Outside the town, a number of eye-catching, even magnetic, sites located on the mountains with three ancient castles on the Kyrenia mountain range, one can see Buffavento and Kantara Castles as well as St. Hilarion Castle, all of which were probably constructed by the Byzantines for safety against Arab raids. The mountaintop castle of St. Hilarion dominates the town of Kyrenia and is visible for many miles along the coast, making it a popular tourist attraction on the island. – including churches and monasteries, the most famous of them being the monastery of St. Barnabas, the monastery of the Holy Apostle Andrew and an iconic museum housed in a church once dedicated to the Archangel Michael.
Kyrenia Harbour is a small but charming place, where you will find everything from calming ambience and soothing atmosphere to beautiful views and stunning surroundings. The harbour is particularly enchanting in the evenings, when you can enjoy the gentle breeze and the beautiful views combined with unique charm and a lively atmosphere. The harbour is filled with yachts and boats, and the landscape is somewhat dominated by the fascinating Kyrenia Castle. At Kyrenia harbour, you will find the beautiful sea stretching out ahead of you, and the breathtaking mountains providing a stunning backdrop. This harbour is a major tourist attraction in Cyprus.

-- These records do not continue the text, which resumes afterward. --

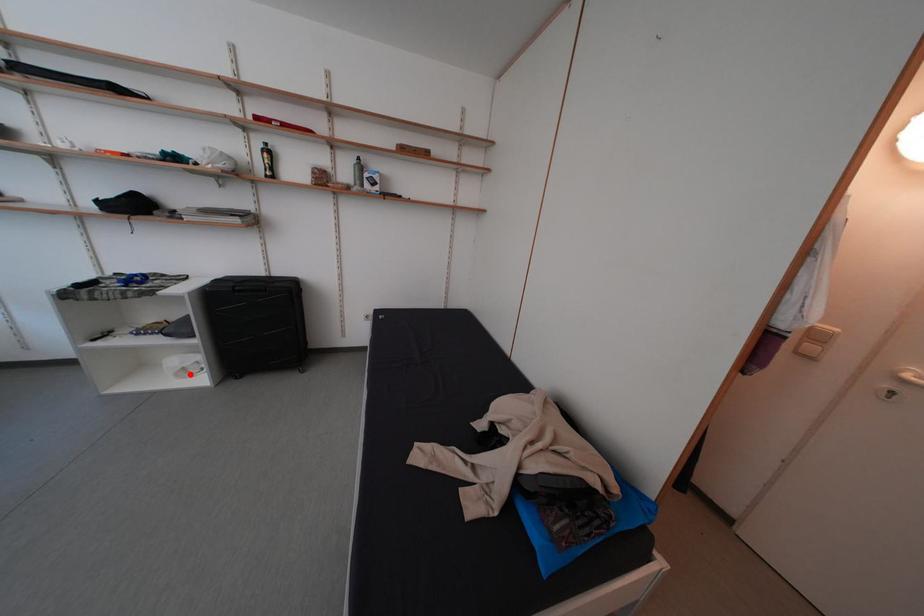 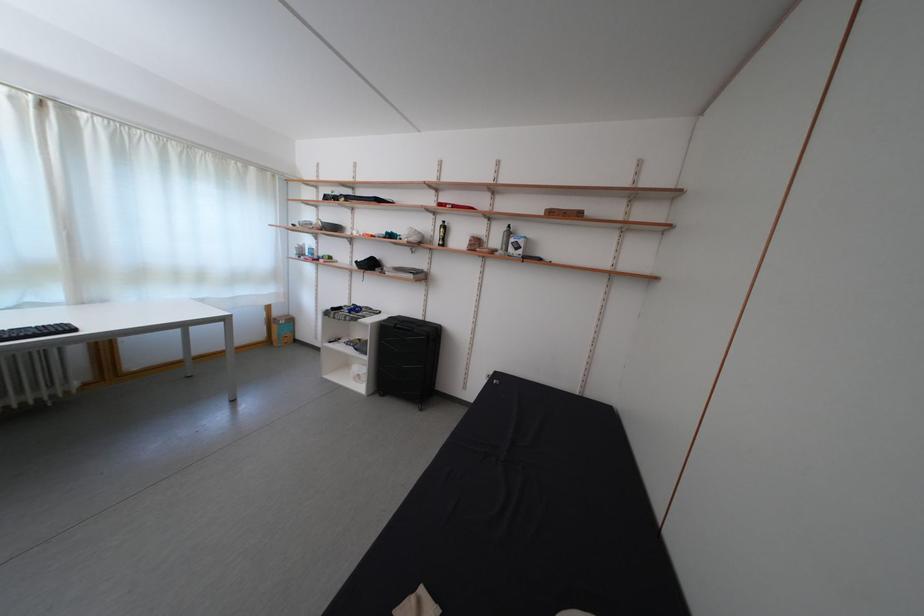 Question: I am providing you with two images of the same scene from different viewpoints. Given a red point in image1, look at the same physical point in image2. Is it:

Choices:
 (A) Closer to the viewpoint
 (B) Farther from the viewpoint

Answer: (B) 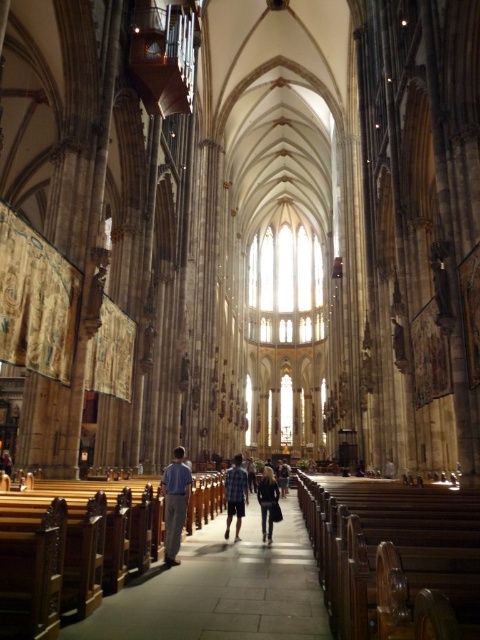 Who is taller, light blue shirt at center or plaid shirt at center?

plaid shirt at center

Between point (191, 476) and point (282, 465), which one is positioned in front?

Positioned in front is point (191, 476).

At what (x,y) coordinates should I click in order to perform the action: click on light blue shirt at center. Please return your answer as a coordinate pair (x, y). Looking at the image, I should click on (175, 502).

This screenshot has width=480, height=640. What do you see at coordinates (175, 502) in the screenshot? I see `light blue shirt at center` at bounding box center [175, 502].

At what (x,y) coordinates should I click in order to perform the action: click on light blue shirt at center. Please return your answer as a coordinate pair (x, y). The image size is (480, 640). Looking at the image, I should click on (175, 502).

Does point (166, 512) come farther from viewer compared to point (237, 536)?

No, it is in front of (237, 536).

You are a GUI agent. You are given a task and a screenshot of the screen. Output one action in this format:
    pyautogui.click(x=<x>, y=<y>)
    Task: Click on the light blue shirt at center
    
    Given the screenshot: What is the action you would take?
    pyautogui.click(x=175, y=502)

Based on the photo, does wooden pews at center have a greater height compared to light blue shirt at center?

Yes.

Does wooden pews at center lie in front of light blue shirt at center?

Yes, it is in front of light blue shirt at center.

Is point (220, 576) farther from viewer compared to point (175, 467)?

No, it is not.

Identify the location of wooden pews at center. The height and width of the screenshot is (640, 480). (222, 589). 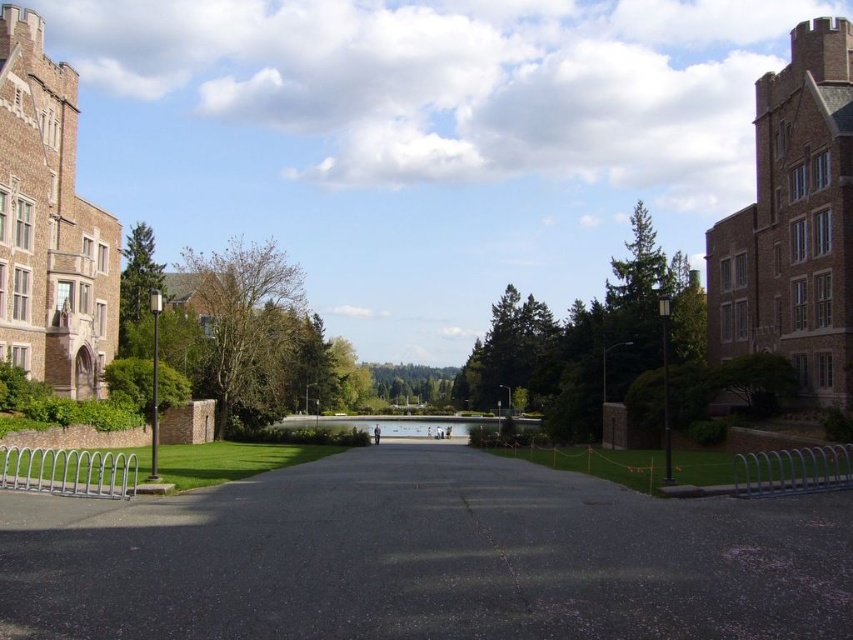 Question: Considering the relative positions of black asphalt path at center and clear glass lake at center in the image provided, where is black asphalt path at center located with respect to clear glass lake at center?

Choices:
 (A) right
 (B) left

Answer: (A)

Question: Can you confirm if black asphalt path at center is wider than clear glass lake at center?

Choices:
 (A) no
 (B) yes

Answer: (A)

Question: Which point appears farthest from the camera in this image?

Choices:
 (A) (519, 417)
 (B) (434, 609)

Answer: (A)

Question: Does black asphalt path at center have a smaller size compared to clear glass lake at center?

Choices:
 (A) yes
 (B) no

Answer: (A)

Question: Among these points, which one is nearest to the camera?

Choices:
 (A) (351, 422)
 (B) (412, 458)

Answer: (B)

We will then head for Belapais’s Abbey, to one of the most remarkable samples of the artistic skills of the Eastern Mediterranean. Bellapais Abbey, or “The Abbey of Peace”, is the ruin of a monastery built by Canons Regular on the northern side of the small village of Bellapais, now in Turkish-controlled Northern Cyprus. In 1570, depredatory Turks destroyed a large part of the abbey. The remains were preserved in the covered gallery around the monastery, basements and the Gothic church of Panayia Asproforussa (Virgin Maria of the white vestments).
What to See at Bellapais Abbey
The Tour guide will take you around the palatial Bellapais Abbey. The Gothic abbey church has a flat roof and a quaint belfry above the entrance. Just one bell remains in place. The remains of a 15th- century Italian mural can be seen in the porch.
The history of Bellapais Abbey is spell-binding. It is the main attraction of the picturesque village of Bellapais, some 13 km south of Kyrenia. It is built on a rock escarpment with a cliff on the north that drops more than 30m straight down and is illuminated at night. The main entrance is on the south side, through a fortified gateway that has replaced a former drawbridge. You approach the abbey through a promenade of palm trees that lend an exotic touch to the European-style ruins.
The site of Bellapais may have been the early residence of the Bishops of Kyrenia, as well as their refuge during the Arab raids of the 7th and 8th centuries. In 1187, Jerusalem fell to the Saracens and the Augustinian canons who had custody of the Church of the Holy Sepulchre came to Cyprus. Bellapais Abbey was founded for them around 1200 by Aimery de Lusignan. It was consecrated as the Abbey of St. Mary of the Mountain. The Augustians were soon followed by the White Canons or the Norbertines (also known as Premonstratensians), and this was the rule that was adopted from 1206 onwards. Their white habits gave Bellapais one of its names— it is referred to as the ‘White Abbey’ in 15th and 16th century documents.
Inside, the church has a wide nave with two aisles, a square choir and a sacristy. Several Lusignan kings are thought to be entombed beneath the floor. Remaining decorations include an intricately carved pulpit, the bishop’s throne, and five restrained chandeliers.